Choice of the “correct” Courant number
To decide on the time step, we use the famous formula:
$ \Delta t_{cfl} = C_{max} \frac{dx}{max(u)} $
With $u$ the velocity, $dx$ the grid spacing, and $C_{max}$ the maximum Courant number ensuring stability. In our explicit scheme, $C_{max}=1$ is unstable. We run OGGM on the two same regions as above, with various values of $C_{max}$: 0.05, 0.03, 0.02, 0.01, 0.005 (the “reference run”). Here we shoe the total volume errors relative to the reference run for both regions combined:
When the Courant number is too large (0.05), the sawtooth pattern hints at numerical instabilities. For lower values, the difference to the reference run gets smaller and smaller. I don’t really know where the differences come from: I don’t know if there are real “instabilities” or an accumulation of floating inaccuracies or something else.
Based on these error curves, smaller Courant numbers would always be “better” of course. But at the same time, the differences are very small. We rely on other arguments to decide for the new default: number of run failures (“time step too small”) and performance. For these two measures, it appears that 0.02 is an excellent compromise, with the smallest number of errors altogether and an excellent performance.
Performance of the new scheme
We measure the time taken to simulate each individual glacier, and compare it with the previous scheme. In the plot below, a value of 1 means “as fast as before”, and larger values “x times slower than before” (note the varying x axis ranges):
With $C_{max}$=0.05, which should be faster in theory, many runs take more than 10 times longer than before: this is due to the fact that this number is too high and generates instabilities, which the model then has a hard time “correcting”. With $C_{max}$=0.01, the model is often slower but without outlier.
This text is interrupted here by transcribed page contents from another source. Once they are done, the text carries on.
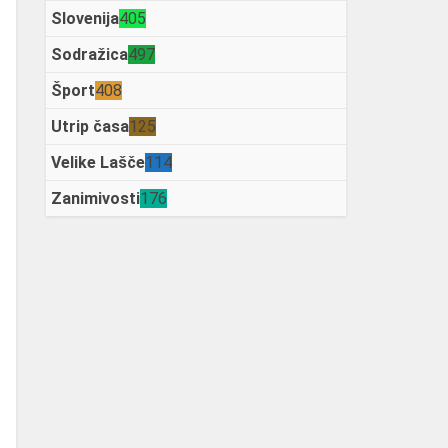
Slovenija
405
Sodražica
497
Šport
408
Utrip časa
125
Velike Lašče
114
Zanimivosti
176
With $C_{max}$=0.02, the model runs fastest, with the smallest number of glaciers running slower than before.
With these new settings, OGGM can therefore be slower than before on some glaciers, but 92% of the glaciers run faster. On average, the model runs more than 30% faster! This is due to the rather stupid “try and error” algorithm which was used before, combined with undesired instabilities in the previous scheme.